In September, 1986, I ran into then Deputy District Attorney Kyle Humphrey in the hallway behind what then were Bakersfield Municipal Courts.

Humphrey had a reputation as a zealous prosecutor. He now has a reputation as a zealous criminal defense attorney.

He mentioned that he had a case he just wasn't sure about. I knew this was going to be good. It was a story that got better and better.

He filed misdemeanor charges against Maury L. Davis, 28, the proud new owner of a pet store called Sea World, 3500 Ming. Ave. She took over the store three weeks earlier. The store no longer exists.

Davis was charged with "unlawful possession/sales of African clawed frogs." Fish and Game Warden Mary Mason seized two adults and 33 baby frogs from the store.

What's wrong with African clawed frogs you may ask? Is the Fish and Game prejudiced?

The deal is they are foreigners. And they eat like pigs. And thus, they can endanger the habitat of American frogs. Think of Toyota taking over Chevrolet.

The American frog is the bullfrog. Not so cute. Not so melodious. But it's ours.

What kind of woman was that Davis lady? Selling frogs that would harm American amphibians.

She just bought the store. The store has a policy of guaranteeing satisfaction. So when a customer brought the frogs back, she took them back. She thought she was pleasing her new customers.

And she found new buyers. Someone wanted the two adults for $24.99. But the F&G warden got them first. Plus the babies.

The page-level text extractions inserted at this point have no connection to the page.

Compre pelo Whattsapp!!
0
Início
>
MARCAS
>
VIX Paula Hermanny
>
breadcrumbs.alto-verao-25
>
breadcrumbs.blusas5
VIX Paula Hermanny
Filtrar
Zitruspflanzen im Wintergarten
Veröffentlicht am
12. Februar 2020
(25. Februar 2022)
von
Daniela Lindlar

Davis thought the adults and babies were dwarf African frogs which are perfectly okay to sell. Davis was half right.

The babies were legal.

But they were also dead. The F&G "pickled" them — dunked them in rubbing alcohol to kill and preserve them.

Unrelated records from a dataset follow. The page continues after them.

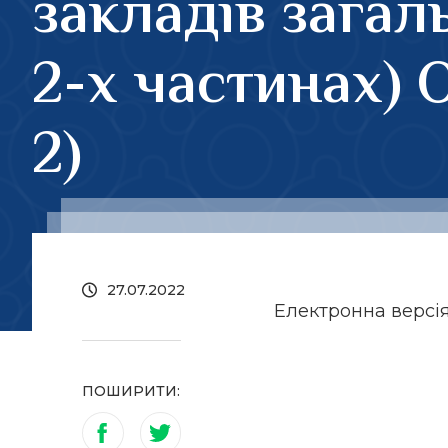
закладів загаль
2-х частинах) 
2)
27.07.2022
Електронна версі
ПОШИРИТИ: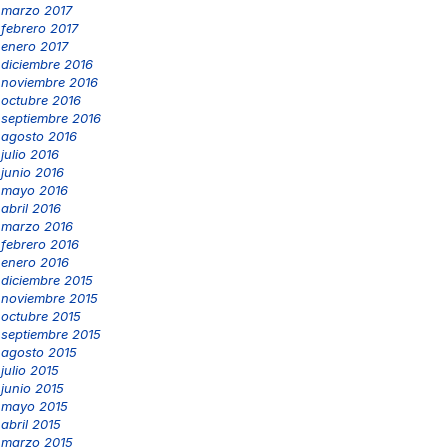
marzo 2017
febrero 2017
enero 2017
diciembre 2016
noviembre 2016
octubre 2016
septiembre 2016
agosto 2016
julio 2016
junio 2016
mayo 2016
abril 2016
marzo 2016
febrero 2016
enero 2016
diciembre 2015
noviembre 2015
octubre 2015
septiembre 2015
agosto 2015
julio 2015
junio 2015
mayo 2015
abril 2015
marzo 2015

They did that to one of the adult frogs too. The other one escaped!  We can't make this stuff up.

So I went to Thompson's Pet Land at 1030 19th St. (store no longer exists). I found two children, Rebecca Kuhn, 8, and her 10-year-old brother, Richard.  This is terrible of me to bring innocent children into these adult matters.

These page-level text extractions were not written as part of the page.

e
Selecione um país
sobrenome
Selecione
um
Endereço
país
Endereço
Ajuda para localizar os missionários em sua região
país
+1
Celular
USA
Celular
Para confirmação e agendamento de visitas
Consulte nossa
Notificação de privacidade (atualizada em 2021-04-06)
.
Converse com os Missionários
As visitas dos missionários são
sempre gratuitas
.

But I had Rebecca and Richard look at the African dwarf frogs ($2.98 each) which were in an aquarium. The frogs went to the top and then blew bubbles on the way down. "They're funny," Rebecca said.

I asked the children how they would feel if someone killed frogs like that. "Sad," said the girl. "Disgusting," said the boy.

The case against Davis was dismissed.

In the interests of justice

P.S. In the Kern Press Club competition for 1986, these stories won best news story, beating out the crash of a stealth bomber in the hills east of Bakersfield.